> TO DO
Find the word "Марина" in the records below. List each line containing it.

Segment Start: DATA SECTION

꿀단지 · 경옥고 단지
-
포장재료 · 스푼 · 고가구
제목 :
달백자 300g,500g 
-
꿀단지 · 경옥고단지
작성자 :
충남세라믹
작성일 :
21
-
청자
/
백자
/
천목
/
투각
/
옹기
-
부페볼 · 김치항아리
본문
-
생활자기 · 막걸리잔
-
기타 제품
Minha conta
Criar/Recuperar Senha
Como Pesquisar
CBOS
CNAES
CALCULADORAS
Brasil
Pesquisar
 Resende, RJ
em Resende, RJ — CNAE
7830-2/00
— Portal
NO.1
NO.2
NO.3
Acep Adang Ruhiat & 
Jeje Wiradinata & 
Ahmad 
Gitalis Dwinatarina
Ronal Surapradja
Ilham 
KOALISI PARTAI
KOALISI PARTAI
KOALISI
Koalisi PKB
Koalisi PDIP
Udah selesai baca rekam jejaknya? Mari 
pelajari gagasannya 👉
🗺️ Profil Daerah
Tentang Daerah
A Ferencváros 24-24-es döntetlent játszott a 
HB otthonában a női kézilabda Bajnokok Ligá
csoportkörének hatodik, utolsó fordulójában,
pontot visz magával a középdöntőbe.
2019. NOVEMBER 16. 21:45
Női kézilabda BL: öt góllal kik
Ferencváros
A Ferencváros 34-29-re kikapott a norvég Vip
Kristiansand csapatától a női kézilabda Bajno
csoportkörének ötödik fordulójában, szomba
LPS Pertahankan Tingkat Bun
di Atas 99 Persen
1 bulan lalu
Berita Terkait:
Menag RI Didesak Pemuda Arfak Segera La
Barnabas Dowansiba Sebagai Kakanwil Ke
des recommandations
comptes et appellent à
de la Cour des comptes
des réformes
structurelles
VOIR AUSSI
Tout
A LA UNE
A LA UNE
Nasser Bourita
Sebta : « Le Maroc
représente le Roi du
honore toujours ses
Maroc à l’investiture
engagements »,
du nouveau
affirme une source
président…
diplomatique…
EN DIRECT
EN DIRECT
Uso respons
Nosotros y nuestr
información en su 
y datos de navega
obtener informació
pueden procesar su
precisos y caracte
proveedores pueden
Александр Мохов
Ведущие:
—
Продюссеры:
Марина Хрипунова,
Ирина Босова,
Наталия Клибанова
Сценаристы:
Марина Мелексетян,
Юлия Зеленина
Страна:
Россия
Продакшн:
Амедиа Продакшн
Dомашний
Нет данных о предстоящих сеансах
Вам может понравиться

Segment End: DATA SECTION

> PROBLEM SOLUTION
Марина Хрипунова,
Марина Мелексетян,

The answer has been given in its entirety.